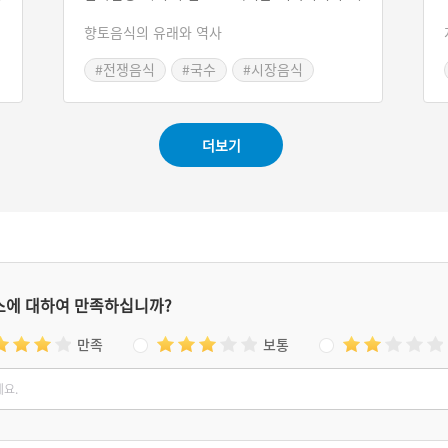
피
난민들에 의해 개발된 부산에서만 맛볼 수 있는
향토음식의 유래와 역사
가
부산광역시의 고유한 향토음식이다.
을
#전쟁음식
#국수
#시장음식
패
#부산시장
#부산 별미
더보기
스에 대하여 만족하십니까?
만족
보통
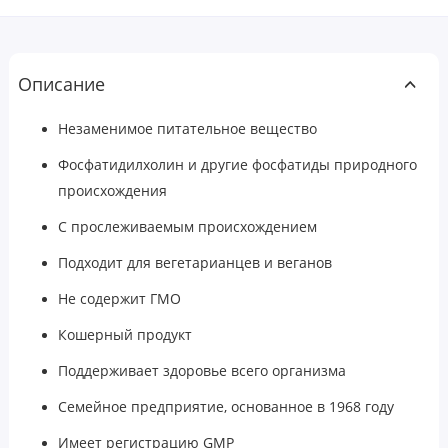
Описание
Незаменимое питательное вещество
Фосфатидилхолин и другие фосфатиды природного
происхождения
С прослеживаемым происхождением
Подходит для вегетарианцев и веганов
Не содержит ГМО
Кошерный продукт
Поддерживает здоровье всего организма
Семейное предприятие, основанное в 1968 году
Имеет регистрацию GMP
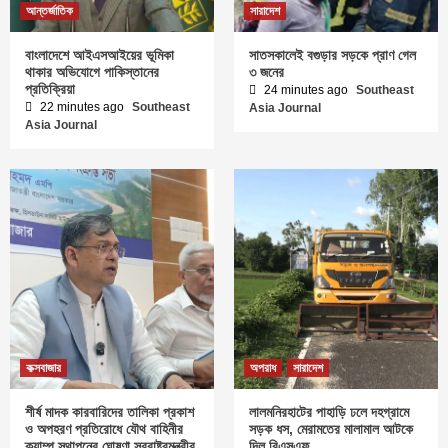
আন্তর্জাতিক
সারাদেশ
বাংলাদেশে আইএসআইয়ের ভূমিকা
সাতসকালেই বগুড়ার সড়কে প্রাণ গেল
থাকার অভিযোগে পাকিস্তানের
৩ জনের
প্রতিক্রিয়া
24 minutes ago
Southeast
22 minutes ago
Southeast
Asia Journal
Asia Journal
কক্সবাজার
অপরাধ
সারাদেশ
শীর্ষ মাদক কারবারিদের তালিকা প্রকাশ
লালমনিরহাটের পাহাড়ি ঢলে দহগ্রামে
ও অপহরণ প্রতিরোধে যৌথ বাহিনীর
সড়ক ধস, মেরামতের মালামাল আটকে
ক্যাম্প স্থাপনের ঘোষণা স্বরাষ্ট্রমন্ত্রীর
দিল বিএসএফ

....

Exercise instructions:
Reply with exactly the lines from the one containing "লালমনিরহাটের পাহাড়ি ঢলে দহগ্রামে" to the last line of the material, inclusive, and with nothing more.

Solved problem:
লালমনিরহাটের পাহাড়ি ঢলে দহগ্রামে
ও অপহরণ প্রতিরোধে যৌথ বাহিনীর
সড়ক ধস, মেরামতের মালামাল আটকে
ক্যাম্প স্থাপনের ঘোষণা স্বরাষ্ট্রমন্ত্রীর
দিল বিএসএফ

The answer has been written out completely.